RECORDED INFORMATION.
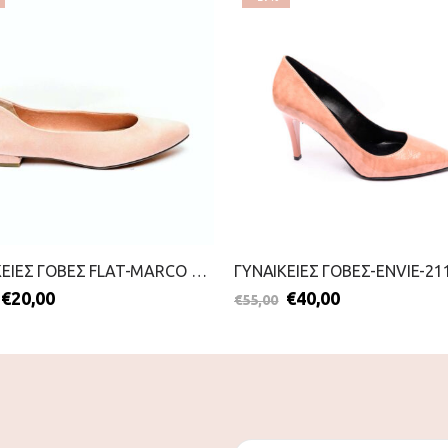
ΓΥΝΑΙΚΕΙΕΣ ΓΟΒΕΣ FLAT-MARCO TOZZI-2099-0065-ΡΟΖ
€
20,00
€
40,00
€
55,00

PROBLEM REQUIREMENTS. Transcribe the records above exactly, skipping pictures.

RESULT OF THE TASK.
ΓΥΝΑΙΚΕΙΕΣ ΓΟΒΕΣ FLAT-MARCO TOZZI-2099-0065-ΡΟΖ
€
20,00
€
40,00
€
55,00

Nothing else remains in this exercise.